- [Try it]
When you find the word "bounding" in a line of the entries, please copy the whole line.

═══ Given records ═══

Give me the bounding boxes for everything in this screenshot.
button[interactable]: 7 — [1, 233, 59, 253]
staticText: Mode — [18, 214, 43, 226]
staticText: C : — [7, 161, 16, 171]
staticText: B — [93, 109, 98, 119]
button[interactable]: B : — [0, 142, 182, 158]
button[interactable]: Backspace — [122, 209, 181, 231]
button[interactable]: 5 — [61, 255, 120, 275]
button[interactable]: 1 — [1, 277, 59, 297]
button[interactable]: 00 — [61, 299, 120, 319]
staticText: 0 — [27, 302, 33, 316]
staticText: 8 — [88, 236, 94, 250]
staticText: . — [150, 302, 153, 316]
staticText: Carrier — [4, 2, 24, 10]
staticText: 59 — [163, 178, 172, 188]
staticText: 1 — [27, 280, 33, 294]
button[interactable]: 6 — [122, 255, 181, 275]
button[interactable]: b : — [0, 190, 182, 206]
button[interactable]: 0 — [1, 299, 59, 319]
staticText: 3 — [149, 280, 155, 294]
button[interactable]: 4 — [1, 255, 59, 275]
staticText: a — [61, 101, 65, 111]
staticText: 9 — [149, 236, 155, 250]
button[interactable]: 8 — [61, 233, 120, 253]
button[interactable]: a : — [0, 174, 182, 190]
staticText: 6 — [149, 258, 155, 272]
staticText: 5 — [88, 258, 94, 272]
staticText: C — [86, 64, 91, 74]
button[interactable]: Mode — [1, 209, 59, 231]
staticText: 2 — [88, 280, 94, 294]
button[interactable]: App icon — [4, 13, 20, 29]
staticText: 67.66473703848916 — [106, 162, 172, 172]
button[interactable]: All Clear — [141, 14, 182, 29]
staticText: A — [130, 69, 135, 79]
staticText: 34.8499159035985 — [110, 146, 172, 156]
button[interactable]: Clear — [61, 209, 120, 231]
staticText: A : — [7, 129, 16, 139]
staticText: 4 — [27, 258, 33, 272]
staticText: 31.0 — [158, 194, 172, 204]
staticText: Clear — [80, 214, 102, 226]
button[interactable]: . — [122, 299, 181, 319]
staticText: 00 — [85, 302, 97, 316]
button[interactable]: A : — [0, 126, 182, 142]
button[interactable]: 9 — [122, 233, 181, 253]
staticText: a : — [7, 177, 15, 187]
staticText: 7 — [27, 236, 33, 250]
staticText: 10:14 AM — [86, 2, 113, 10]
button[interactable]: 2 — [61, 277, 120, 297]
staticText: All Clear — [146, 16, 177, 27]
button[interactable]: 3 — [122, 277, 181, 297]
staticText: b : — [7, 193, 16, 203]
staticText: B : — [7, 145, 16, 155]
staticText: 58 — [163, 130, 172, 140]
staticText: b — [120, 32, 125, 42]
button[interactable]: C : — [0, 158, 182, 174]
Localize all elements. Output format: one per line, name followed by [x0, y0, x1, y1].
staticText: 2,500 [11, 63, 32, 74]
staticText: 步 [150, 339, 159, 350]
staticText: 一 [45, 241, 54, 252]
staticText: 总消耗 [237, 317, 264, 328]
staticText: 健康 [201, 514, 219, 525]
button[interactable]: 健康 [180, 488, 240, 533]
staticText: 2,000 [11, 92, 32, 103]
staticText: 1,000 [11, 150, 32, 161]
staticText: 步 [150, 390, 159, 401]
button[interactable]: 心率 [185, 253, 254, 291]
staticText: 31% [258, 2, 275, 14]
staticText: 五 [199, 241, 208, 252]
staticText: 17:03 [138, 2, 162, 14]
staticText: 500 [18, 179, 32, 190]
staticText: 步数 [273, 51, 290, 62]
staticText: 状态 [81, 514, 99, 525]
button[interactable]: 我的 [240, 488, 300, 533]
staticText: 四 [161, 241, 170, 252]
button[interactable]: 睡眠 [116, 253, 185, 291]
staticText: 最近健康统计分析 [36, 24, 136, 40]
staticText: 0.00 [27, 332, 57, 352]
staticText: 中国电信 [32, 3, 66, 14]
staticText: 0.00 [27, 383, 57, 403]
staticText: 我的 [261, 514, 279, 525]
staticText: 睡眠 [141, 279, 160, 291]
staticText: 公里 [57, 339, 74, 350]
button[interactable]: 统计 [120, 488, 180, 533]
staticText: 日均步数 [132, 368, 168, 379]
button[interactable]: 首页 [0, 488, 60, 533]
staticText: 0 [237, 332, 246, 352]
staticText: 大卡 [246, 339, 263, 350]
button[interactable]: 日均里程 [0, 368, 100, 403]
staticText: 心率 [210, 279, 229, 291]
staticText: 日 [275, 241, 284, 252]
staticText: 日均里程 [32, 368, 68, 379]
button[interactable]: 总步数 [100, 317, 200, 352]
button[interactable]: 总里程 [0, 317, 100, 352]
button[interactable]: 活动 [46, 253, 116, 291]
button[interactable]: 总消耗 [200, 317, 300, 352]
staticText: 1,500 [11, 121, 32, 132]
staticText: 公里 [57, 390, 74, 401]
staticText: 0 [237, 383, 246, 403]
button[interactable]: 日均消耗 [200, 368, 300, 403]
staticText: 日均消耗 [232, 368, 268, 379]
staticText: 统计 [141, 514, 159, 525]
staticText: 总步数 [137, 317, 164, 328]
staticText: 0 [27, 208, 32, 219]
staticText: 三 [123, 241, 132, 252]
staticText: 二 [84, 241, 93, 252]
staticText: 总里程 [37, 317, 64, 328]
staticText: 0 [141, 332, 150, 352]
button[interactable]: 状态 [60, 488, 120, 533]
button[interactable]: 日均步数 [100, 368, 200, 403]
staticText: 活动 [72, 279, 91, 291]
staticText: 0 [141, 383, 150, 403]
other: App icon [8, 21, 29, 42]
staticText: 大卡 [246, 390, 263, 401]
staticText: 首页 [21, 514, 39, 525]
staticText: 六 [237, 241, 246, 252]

═══
═══ Given records ═══

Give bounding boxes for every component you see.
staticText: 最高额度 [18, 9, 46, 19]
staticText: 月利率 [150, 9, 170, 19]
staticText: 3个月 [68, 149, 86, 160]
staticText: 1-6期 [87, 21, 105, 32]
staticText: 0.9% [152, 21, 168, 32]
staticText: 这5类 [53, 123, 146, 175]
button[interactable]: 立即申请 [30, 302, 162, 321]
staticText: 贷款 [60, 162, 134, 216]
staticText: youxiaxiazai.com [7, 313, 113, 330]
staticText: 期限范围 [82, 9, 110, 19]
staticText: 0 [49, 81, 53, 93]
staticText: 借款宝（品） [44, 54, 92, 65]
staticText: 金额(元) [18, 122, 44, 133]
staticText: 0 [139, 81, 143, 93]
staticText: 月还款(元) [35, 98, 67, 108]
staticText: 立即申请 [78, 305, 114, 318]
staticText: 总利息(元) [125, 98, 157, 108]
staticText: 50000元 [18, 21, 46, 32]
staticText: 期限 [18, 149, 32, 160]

═══

- [Task response]
Give me the bounding boxes for everything in this screenshot.
Give bounding boxes for every component you see.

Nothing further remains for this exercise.